One way to regulate the use of lasers in the state is to make sure all lasers are registered and that the operators of the lasers have been adequately trained. A local dermatology office manager is very excited to get her staff to the laser training provided by Ploof-Mnatzaganian and Nelson.

Susan Britt-Roby, practice manager at Specialists in Dermatology, 2732 N. Alvernon Way, said she had no idea about the new certification requirements but quickly signed two staff members up for the training.

Specialists in Dermatology uses lasers on patients for hair removal, photo facials and spider vein elimination, a popular practice that Britt-Roby would not eliminate anytime soon.

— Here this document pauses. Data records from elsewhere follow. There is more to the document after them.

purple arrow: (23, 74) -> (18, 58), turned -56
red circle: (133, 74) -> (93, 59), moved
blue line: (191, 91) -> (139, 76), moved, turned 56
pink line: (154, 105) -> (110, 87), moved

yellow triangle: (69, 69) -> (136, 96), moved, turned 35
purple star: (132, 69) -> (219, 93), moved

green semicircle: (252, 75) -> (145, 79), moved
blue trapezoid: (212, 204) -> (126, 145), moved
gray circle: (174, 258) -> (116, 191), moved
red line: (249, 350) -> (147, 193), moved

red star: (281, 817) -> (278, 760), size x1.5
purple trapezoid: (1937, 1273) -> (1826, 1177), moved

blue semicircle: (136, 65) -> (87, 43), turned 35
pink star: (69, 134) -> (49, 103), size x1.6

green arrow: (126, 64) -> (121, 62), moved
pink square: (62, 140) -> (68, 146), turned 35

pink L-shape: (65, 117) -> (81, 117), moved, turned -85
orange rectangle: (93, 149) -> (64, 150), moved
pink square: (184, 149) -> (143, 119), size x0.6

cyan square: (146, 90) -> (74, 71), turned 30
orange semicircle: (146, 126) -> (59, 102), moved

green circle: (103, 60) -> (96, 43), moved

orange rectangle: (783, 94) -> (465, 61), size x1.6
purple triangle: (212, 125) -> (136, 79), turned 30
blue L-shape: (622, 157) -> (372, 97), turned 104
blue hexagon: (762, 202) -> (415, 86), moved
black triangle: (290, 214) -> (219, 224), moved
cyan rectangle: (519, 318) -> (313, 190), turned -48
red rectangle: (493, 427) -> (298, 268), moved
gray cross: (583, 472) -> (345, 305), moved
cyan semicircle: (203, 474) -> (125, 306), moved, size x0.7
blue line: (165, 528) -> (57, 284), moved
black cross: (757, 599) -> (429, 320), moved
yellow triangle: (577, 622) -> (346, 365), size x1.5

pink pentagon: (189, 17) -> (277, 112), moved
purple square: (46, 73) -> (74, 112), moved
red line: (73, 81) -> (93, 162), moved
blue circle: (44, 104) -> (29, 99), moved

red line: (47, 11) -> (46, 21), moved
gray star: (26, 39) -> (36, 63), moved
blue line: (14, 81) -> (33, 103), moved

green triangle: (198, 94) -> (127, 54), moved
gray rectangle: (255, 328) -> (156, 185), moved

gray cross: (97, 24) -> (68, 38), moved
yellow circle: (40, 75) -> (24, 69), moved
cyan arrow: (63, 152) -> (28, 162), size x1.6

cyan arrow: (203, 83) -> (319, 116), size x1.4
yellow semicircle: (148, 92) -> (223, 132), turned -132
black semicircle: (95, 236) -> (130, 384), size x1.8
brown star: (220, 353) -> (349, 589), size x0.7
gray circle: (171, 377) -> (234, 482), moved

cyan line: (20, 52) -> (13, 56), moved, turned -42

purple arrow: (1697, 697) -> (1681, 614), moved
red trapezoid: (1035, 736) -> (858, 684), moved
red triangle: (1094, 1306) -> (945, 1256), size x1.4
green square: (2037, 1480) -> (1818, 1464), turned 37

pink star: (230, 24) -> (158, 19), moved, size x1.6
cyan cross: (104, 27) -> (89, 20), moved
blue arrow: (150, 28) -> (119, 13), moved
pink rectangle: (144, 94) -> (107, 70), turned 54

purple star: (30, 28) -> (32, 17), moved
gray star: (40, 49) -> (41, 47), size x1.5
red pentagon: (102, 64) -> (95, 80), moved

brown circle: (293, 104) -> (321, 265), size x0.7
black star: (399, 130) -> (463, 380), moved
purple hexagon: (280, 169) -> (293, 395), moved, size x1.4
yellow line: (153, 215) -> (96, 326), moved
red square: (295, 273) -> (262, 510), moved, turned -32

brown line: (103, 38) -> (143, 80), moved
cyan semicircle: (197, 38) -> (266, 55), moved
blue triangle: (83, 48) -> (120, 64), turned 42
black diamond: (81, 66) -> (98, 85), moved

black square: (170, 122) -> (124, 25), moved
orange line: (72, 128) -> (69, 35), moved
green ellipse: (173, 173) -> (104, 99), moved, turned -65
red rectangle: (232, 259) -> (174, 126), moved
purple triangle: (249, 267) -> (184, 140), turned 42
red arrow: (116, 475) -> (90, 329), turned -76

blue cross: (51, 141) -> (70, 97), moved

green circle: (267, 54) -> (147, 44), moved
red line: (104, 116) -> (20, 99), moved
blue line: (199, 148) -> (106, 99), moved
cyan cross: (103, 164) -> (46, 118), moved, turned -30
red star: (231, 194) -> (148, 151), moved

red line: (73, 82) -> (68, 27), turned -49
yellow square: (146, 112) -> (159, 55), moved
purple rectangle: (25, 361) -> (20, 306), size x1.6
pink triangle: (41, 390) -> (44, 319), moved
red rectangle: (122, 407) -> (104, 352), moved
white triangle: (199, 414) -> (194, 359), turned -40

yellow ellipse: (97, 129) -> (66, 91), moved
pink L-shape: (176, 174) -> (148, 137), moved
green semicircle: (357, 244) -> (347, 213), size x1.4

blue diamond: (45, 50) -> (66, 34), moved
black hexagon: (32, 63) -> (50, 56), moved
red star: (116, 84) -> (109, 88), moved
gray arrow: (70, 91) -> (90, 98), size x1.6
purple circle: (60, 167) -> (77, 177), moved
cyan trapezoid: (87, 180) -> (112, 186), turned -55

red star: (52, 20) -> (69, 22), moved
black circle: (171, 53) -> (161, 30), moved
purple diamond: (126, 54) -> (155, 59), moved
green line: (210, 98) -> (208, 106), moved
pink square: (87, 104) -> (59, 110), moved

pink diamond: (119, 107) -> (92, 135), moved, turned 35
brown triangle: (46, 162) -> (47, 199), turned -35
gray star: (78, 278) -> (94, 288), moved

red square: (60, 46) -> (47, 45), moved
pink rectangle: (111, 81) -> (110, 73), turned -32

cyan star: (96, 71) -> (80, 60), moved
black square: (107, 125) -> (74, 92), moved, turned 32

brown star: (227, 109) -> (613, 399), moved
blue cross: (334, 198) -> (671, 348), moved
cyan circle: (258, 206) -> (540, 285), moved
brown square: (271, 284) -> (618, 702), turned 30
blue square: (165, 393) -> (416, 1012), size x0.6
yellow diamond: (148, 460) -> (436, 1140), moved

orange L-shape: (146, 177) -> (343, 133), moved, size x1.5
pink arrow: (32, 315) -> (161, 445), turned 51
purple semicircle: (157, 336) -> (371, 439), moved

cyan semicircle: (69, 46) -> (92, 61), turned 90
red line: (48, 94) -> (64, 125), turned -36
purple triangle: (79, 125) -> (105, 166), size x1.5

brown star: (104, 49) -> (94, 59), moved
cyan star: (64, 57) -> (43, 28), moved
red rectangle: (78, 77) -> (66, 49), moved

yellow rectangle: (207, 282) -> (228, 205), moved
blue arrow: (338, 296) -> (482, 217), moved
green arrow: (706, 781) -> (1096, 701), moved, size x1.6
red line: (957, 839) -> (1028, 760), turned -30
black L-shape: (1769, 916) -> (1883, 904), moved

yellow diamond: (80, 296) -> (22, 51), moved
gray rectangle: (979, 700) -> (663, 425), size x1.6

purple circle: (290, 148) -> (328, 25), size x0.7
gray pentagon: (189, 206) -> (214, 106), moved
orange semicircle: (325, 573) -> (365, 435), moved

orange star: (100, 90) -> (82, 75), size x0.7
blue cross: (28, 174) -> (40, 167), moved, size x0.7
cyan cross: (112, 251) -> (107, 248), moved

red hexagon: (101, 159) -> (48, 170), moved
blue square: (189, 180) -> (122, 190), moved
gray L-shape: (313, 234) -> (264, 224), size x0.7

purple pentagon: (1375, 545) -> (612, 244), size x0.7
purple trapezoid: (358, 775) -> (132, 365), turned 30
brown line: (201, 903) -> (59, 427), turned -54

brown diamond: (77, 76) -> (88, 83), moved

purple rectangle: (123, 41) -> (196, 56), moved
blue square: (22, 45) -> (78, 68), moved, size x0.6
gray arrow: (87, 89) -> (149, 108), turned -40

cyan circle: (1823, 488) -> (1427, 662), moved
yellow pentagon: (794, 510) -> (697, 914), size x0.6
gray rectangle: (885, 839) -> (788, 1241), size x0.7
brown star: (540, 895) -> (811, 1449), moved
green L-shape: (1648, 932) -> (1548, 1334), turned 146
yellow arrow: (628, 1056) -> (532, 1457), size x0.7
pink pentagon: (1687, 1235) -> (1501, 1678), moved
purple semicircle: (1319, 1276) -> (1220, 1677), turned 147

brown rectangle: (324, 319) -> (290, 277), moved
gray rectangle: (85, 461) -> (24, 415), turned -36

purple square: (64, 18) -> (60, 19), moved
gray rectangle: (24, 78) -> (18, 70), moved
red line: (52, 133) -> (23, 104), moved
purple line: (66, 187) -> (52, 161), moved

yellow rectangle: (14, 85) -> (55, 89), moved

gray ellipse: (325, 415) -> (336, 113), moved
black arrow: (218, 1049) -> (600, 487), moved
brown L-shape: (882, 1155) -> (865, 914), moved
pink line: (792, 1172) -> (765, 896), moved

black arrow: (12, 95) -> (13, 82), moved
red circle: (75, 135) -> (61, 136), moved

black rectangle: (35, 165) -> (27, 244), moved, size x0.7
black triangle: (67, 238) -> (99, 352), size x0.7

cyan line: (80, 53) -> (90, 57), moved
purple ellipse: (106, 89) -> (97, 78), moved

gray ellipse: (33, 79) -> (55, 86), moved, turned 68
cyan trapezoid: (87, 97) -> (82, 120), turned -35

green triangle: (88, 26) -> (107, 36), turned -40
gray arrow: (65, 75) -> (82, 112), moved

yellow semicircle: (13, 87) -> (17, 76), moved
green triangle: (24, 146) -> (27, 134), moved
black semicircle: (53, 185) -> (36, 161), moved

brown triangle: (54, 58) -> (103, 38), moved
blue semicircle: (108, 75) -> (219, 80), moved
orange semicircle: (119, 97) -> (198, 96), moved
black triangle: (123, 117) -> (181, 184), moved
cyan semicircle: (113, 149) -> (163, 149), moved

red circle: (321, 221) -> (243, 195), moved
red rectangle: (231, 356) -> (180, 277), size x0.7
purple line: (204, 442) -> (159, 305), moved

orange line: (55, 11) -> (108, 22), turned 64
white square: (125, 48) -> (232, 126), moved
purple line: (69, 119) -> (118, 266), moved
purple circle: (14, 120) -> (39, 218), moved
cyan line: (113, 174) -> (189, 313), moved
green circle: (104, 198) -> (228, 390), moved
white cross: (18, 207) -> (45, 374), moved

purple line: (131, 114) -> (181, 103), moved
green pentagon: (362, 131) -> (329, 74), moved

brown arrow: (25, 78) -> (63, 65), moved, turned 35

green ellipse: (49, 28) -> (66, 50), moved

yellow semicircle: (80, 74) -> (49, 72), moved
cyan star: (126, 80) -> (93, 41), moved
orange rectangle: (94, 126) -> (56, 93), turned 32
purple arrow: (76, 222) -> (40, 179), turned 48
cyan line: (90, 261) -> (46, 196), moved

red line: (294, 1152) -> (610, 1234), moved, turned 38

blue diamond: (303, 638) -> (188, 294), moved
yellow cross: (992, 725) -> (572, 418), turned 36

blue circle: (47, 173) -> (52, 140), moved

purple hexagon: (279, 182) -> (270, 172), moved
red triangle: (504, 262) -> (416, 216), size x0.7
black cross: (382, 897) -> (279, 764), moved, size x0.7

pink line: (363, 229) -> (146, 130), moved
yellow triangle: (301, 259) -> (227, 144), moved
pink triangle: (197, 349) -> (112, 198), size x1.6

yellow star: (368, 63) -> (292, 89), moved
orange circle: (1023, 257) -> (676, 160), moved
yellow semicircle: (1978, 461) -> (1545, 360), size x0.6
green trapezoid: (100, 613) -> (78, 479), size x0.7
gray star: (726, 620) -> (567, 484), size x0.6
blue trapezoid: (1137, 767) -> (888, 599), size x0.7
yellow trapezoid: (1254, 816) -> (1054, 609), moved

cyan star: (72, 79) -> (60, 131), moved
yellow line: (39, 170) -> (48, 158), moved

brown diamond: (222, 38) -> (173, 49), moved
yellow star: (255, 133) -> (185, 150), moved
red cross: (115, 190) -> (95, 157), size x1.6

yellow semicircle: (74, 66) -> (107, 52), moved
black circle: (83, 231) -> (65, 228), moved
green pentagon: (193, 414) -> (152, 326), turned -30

"We are trying to be a practice that is full service," she said.

Licensed Nurse Susan McPherson-Paoli at Specialists in Dermatology will be attending the training March 30 and is looking forward to being certified and learning about lasers.

"I am very excited about it," she said, admitting that the training will be positive for the practice and for her professional career as a whole.

Ploof-Mnatzaganian said she is also excited about conducting the five-day training course but is a bit weary about the amount of time and money the course will cost her office and the offices of other attendees.

"It's a tremendous expense for the practice," she said, quickly adding that it is a long process but greatly overdue.

"Arizona is coming into compliance with the rest of the country," she said. "This is a positive."